MNC 2024H1 and Q2 Revenue; Source: Public Data Compilation

After the gradual dissipation of the COVID-19 pandemic in 2023, the revenue situation of global pharmaceutical giants entered a new round of reshuffling. By 2024, the impact of the pandemic on business had largely faded, and pharmaceutical companies returned to their normal pace of development. In terms of performance, in the first half of 2024, except for Pfizer, the overall revenue of the remaining nine companies showed a growth trend.

Johnson & Johnson

Holding the top position, the oncology sector sees strong revenue growth

Since Johnson & Johnson reclaimed the top spot in global MNC revenue with $85.16 billion (pharmaceuticals and medical devices businesses) in 2023, its financial report for the first half of 2024 shows that the total revenue reached $43.83 billion, a year-on-year increase of 3.3%.

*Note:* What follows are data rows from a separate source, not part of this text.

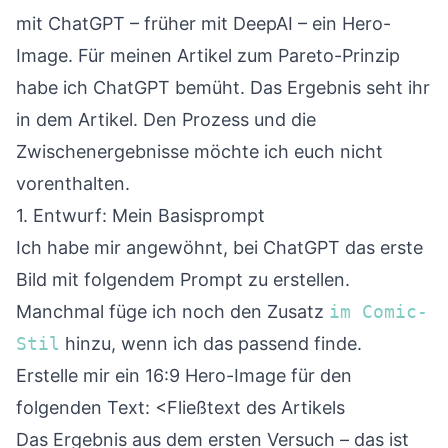
mit ChatGPT – früher mit DeepAI – ein Hero-
Image. Für meinen Artikel zum
Pareto-Prinzip
habe ich ChatGPT bemüht. Das Ergebnis seht ihr
in dem Artikel. Den Prozess und die
Zwischenergebnisse möchte ich euch nicht
vorenthalten.
1. Entwurf: Mein Basisprompt
Ich habe mir angewöhnt, bei ChatGPT das erste
Bild mit folgendem Prompt zu erstellen.
Manchmal füge ich noch den Zusatz
im Comic-
Stil
hinzu, wenn ich das passend finde.
Erstelle mir ein 16:9 Hero-Image für den
folgenden Text: <Fließtext des Artikels
Das Ergebnis aus dem ersten Versuch – das ist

From the perspective of therapeutic areas, the oncology segment showed strong growth, surpassing immunology to become Johnson & Johnson's highest revenue-generating field, with Q2 revenue reaching $5.09 billion, a year-over-year increase of 15.7%. In contrast, the immunology sector reported Q2 revenue of $4.722 billion, marking only a 5% year-over-year growth.

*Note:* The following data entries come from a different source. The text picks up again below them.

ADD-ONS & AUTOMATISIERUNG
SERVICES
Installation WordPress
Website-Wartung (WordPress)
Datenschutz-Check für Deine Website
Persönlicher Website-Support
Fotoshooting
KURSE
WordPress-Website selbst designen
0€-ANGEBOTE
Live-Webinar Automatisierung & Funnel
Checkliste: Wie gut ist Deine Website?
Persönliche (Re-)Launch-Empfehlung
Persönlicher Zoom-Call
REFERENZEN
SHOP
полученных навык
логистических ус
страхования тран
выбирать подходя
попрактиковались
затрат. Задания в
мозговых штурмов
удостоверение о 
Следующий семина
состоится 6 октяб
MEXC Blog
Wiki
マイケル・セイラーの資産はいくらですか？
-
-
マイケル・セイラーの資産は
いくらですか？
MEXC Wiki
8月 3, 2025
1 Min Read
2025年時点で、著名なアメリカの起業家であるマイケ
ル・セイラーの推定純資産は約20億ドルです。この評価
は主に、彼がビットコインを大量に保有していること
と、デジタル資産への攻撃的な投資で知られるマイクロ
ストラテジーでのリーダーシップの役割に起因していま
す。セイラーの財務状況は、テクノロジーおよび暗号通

In the first half of 2024, Darzalex (daratumumab, with sales of $5.57 billion) in the oncology field surpassed Stelara (ustekinumab, with sales of $5.536 billion) in the immunology field to become the top-selling product. Additionally, two new oncology drugs showed the highest sales growth: Carvykti, a BCMA CAR-T therapy, achieved sales of $343 million in the first half, representing an 81.5% year-over-year increase; Tecvayli, a bispecific antibody product, reported sales of $268 million, marking a 70.2% year-over-year increase.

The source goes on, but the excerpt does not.